And then she killed herself, he realized. I told her Jud was coming, I was back in her life. Then she killed herself.
Nausea and guilt swirled through him.
“We don’t have much time,” said Wes. “There’s a burn notice out on me. The firing squad is forming, and I’m against the wall. Jud’s out of control. They’ll put him against the same bricks.”
“For what? You bushwhacked that guy, not Jud!”
“You’re right beside us,” said the Marine. “Jack Berns put you there. My guess is that’s how that guy got on your tail. Anyway, you’re the last one alive at the end of Jud’s rope.”
The car was close, small. Nick put his hand on the door.
Wes opened the wallet of the man he’d ambushed.
“Virginia driver’s license.” He read, “‘Norman Blanton’—mean anything?”
“No,” said Nick. Where was Sylvia? Was she okay?
“Credit cards, traveler’s checks—why the hell does he have traveler’s checks? No government ID, no …” He pulled a crinkled business card out of the wallet. “‘Norman J. Blanton, Executive Vice President, PRS—Phoenix Resources and Services.’”

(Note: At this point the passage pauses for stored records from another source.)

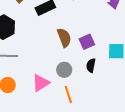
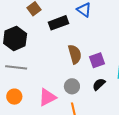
black semicircle: (91, 65) -> (99, 84), turned 32

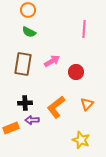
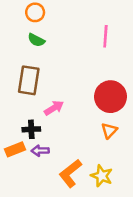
pink arrow: (52, 61) -> (54, 108), moved
red circle: (76, 72) -> (110, 97), moved, size x1.6
orange L-shape: (56, 107) -> (70, 173), moved
orange rectangle: (11, 128) -> (15, 149), moved

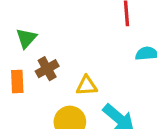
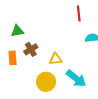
green triangle: (26, 38) -> (17, 31), turned 40

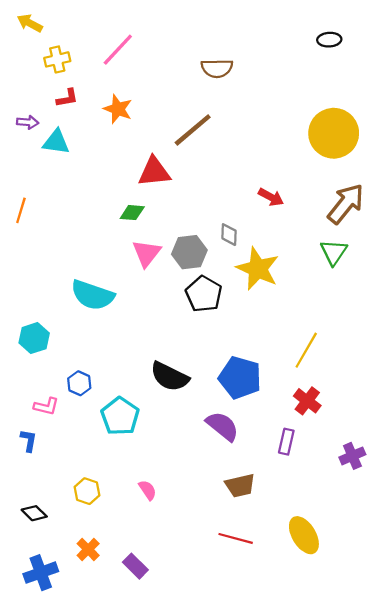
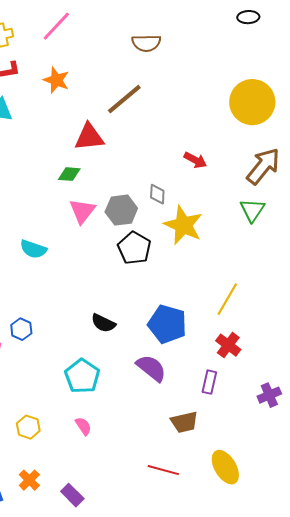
cyan semicircle: (93, 295) -> (33, 249), size x0.7
black semicircle: (170, 377) -> (103, 323), size x0.7
cyan pentagon: (120, 416) -> (82, 376), moved
brown trapezoid: (240, 486) -> (184, 422), moved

“Wait a minute,” said Nick.
He pulled the names glossary from his backpack.
“No Blanton,” he said, explaining the names glossary.
But Phoenix Resources and Services (PRS) was listed on page 9 of the Archives’ Iran-Contra Organizations Glossary:
A Virginia-based company founded in January 1985 by BYRON VARON, a retired general. PRS served as a minor subcontractor in both official and extraofficial efforts to aid the contras, including providing a conduit for funds, middleman functions for small-arms sales, and air logistics.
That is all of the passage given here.